_Problem requirements_
Copy the data below exactly, but not the pictures it contains.

_Materials provided_
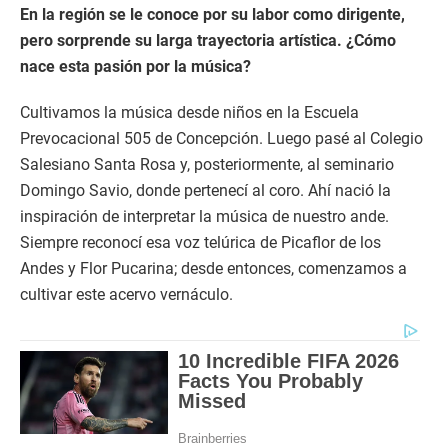
En la región se le conoce por su labor como dirigente,
pero sorprende su larga trayectoria artística. ¿Cómo
nace esta pasión por la música?
Cultivamos la música desde niños en la Escuela
Prevocacional 505 de Concepción. Luego pasé al Colegio
Salesiano Santa Rosa y, posteriormente, al seminario
Domingo Savio, donde pertenecí al coro. Ahí nació la
inspiración de interpretar la música de nuestro ande.
Siempre reconocí esa voz telúrica de Picaflor de los
Andes y Flor Pucarina; desde entonces, comenzamos a
cultivar este acervo vernáculo.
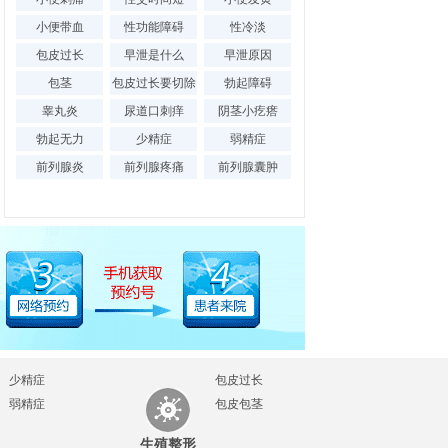
小便带血
性功能障碍
性冷淡
包皮过长
早泄是什么
早泄原因
腺增生
|
包茎
包皮过长要切除
勃起障碍
列腺囊肿
|
吗
睾丸炎
尿道口刺痒
阴茎小疙瘩
勃起无力
少精症
弱精症
前列腺炎
前列腺疼痛
前列腺囊肿
少精症
包皮过长
弱精症
包皮包茎
生殖整形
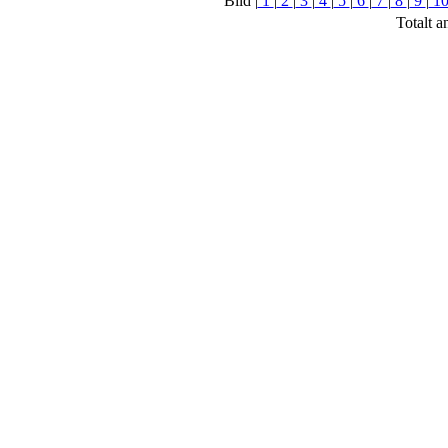
Bild |
1
|
2
|
3
|
4
|
5
|
6
|
7
|
8
|
9
|
1
Totalt a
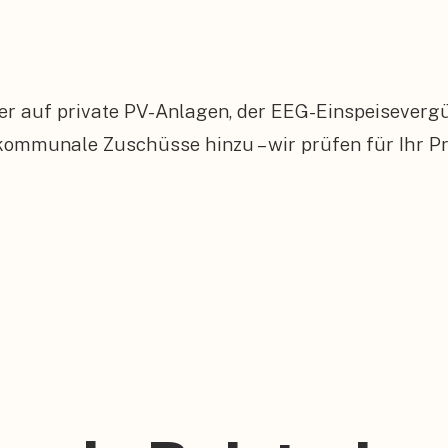
er auf private PV-Anlagen, der EEG-Einspeiseverg
munale Zuschüsse hinzu – wir prüfen für Ihr Proj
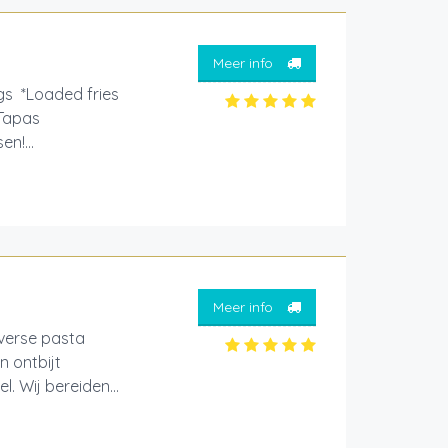
Meer info
gs *Loaded fries
*Tapas
n!...
Meer info
 verse pasta
n ontbijt
. Wij bereiden...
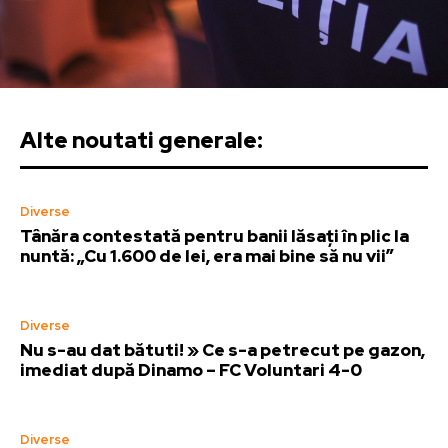
Alte noutati generale:
Diverse
Tânăra contestată pentru banii lăsați în plic la
nuntă: „Cu 1.600 de lei, era mai bine să nu vii”
Diverse
Nu s-au dat bătuti! » Ce s-a petrecut pe gazon,
imediat după Dinamo – FC Voluntari 4-0
Diverse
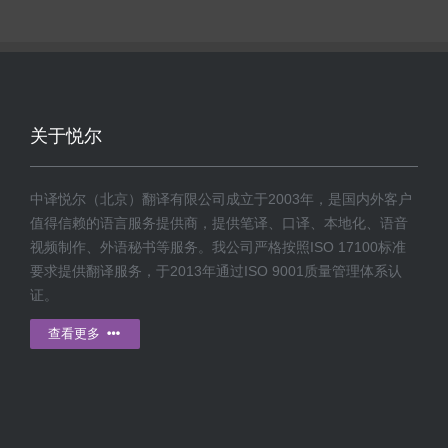
关于悦尔
中译悦尔（北京）翻译有限公司成立于2003年，是国内外客户
值得信赖的语言服务提供商，提供笔译、口译、本地化、语音
视频制作、外语秘书等服务。我公司严格按照ISO 17100标准
要求提供翻译服务，于2013年通过ISO 9001质量管理体系认
证。
查看更多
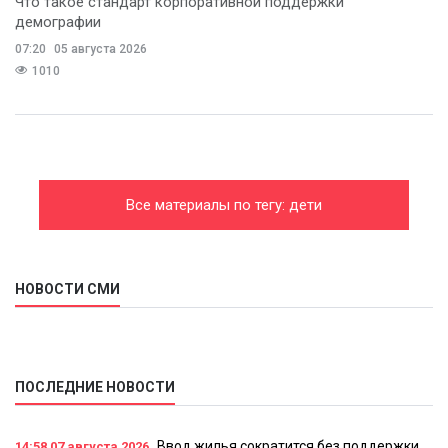
Что такое стандарт корпоративной поддержки
демографии
07:20
05 августа 2026
1010
Все материалы по тегу: дети
НОВОСТИ СМИ
ПОСЛЕДНИЕ НОВОСТИ
Ввод жилья сократится без поддержки
14:58
07 августа 2026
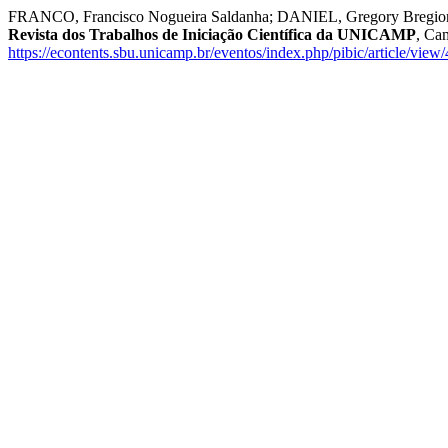
FRANCO, Francisco Nogueira Saldanha; DANIEL, Gregory Bregion. Aná
Revista dos Trabalhos de Iniciação Científica da UNICAMP
, Ca
https://econtents.sbu.unicamp.br/eventos/index.php/pibic/article/view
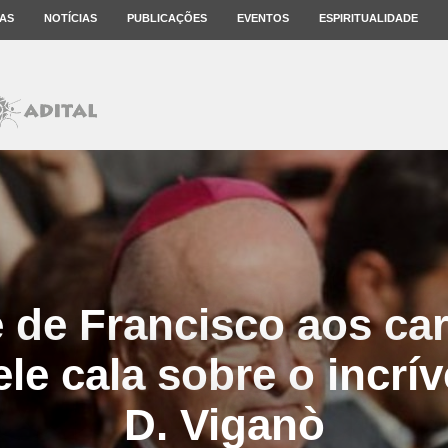
AS
NOTÍCIAS
PUBLICAÇÕES
EVENTOS
ESPIRITUALIDADE
 de Francisco aos ca
le cala sobre o incrí
D. Viganò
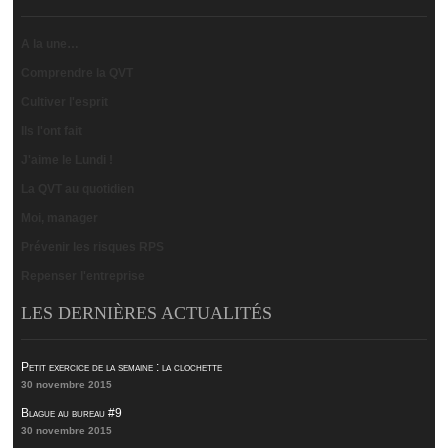
A la une…
Comprendre la QVT
Cultiver l'esprit
Ils l'ont fait
J'aime le Lundi !
La QVT au quotidien
Moi, manager
Prévenir les risques RPS
Repenser l'entreprise
LES DERNIÈRES ACTUALITÉS
Petit exercice de la semaine : la clochette
30 novembre 2015
Blague au bureau #9
30 novembre 2015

_Reply_
En la región se le conoce por su labor como dirigente,
pero sorprende su larga trayectoria artística. ¿Cómo
nace esta pasión por la música?
Cultivamos la música desde niños en la Escuela
Prevocacional 505 de Concepción. Luego pasé al Colegio
Salesiano Santa Rosa y, posteriormente, al seminario
Domingo Savio, donde pertenecí al coro. Ahí nació la
inspiración de interpretar la música de nuestro ande.
Siempre reconocí esa voz telúrica de Picaflor de los
Andes y Flor Pucarina; desde entonces, comenzamos a
cultivar este acervo vernáculo.
小便带血
性功能障碍
性冷淡
包皮过长
早泄是什么
早泄原因
腺增生
|
包茎
包皮过长要切除
勃起障碍
列腺囊肿
|
吗
睾丸炎
尿道口刺痒
阴茎小疙瘩
勃起无力
少精症
弱精症
前列腺炎
前列腺疼痛
前列腺囊肿
少精症
包皮过长
弱精症
包皮包茎
生殖整形
Bild |
1
|
2
|
3
|
4
|
5
|
6
|
7
|
8
|
9
|
1
Totalt a
er auf private PV-Anlagen, der EEG-Einspeiseverg
munale Zuschüsse hinzu – wir prüfen für Ihr Proj
Meer info
gs *Loaded fries
*Tapas
n!...
Meer info
 verse pasta
n ontbijt
. Wij bereiden...
Alte noutati generale:
Diverse
Tânăra contestată pentru banii lăsați în plic la
nuntă: „Cu 1.600 de lei, era mai bine să nu vii”
Diverse
Nu s-au dat bătuti! » Ce s-a petrecut pe gazon,
imediat după Dinamo – FC Voluntari 4-0
Diverse
关于悦尔
中译悦尔（北京）翻译有限公司成立于2003年，是国内外客户
值得信赖的语言服务提供商，提供笔译、口译、本地化、语音
视频制作、外语秘书等服务。我公司严格按照ISO 17100标准
要求提供翻译服务，于2013年通过ISO 9001质量管理体系认
证。
查看更多
Что такое стандарт корпоративной поддержки
демографии
07:20
05 августа 2026
1010
Все материалы по тегу: дети
НОВОСТИ СМИ
ПОСЛЕДНИЕ НОВОСТИ
Ввод жилья сократится без поддержки
14:58
07 августа 2026
FRANCO, Francisco Nogueira Saldanha; DANIEL, Gregory Bregion. Aná
Revista dos Trabalhos de Iniciação Científica da UNICAMP
, Ca
https://econtents.sbu.unicamp.br/eventos/index.php/pibic/article/view
AS
NOTÍCIAS
PUBLICAÇÕES
EVENTOS
ESPIRITUALIDADE
 de Francisco aos ca
le cala sobre o incrí
D. Viganò
A la une…
Comprendre la QVT
Cultiver l'esprit
Ils l'ont fait
J'aime le Lundi !
La QVT au quotidien
Moi, manager
Prévenir les risques RPS
Repenser l'entreprise
LES DERNIÈRES ACTUALITÉS
Petit exercice de la semaine : la clochette
30 novembre 2015
Blague au bureau #9
30 novembre 2015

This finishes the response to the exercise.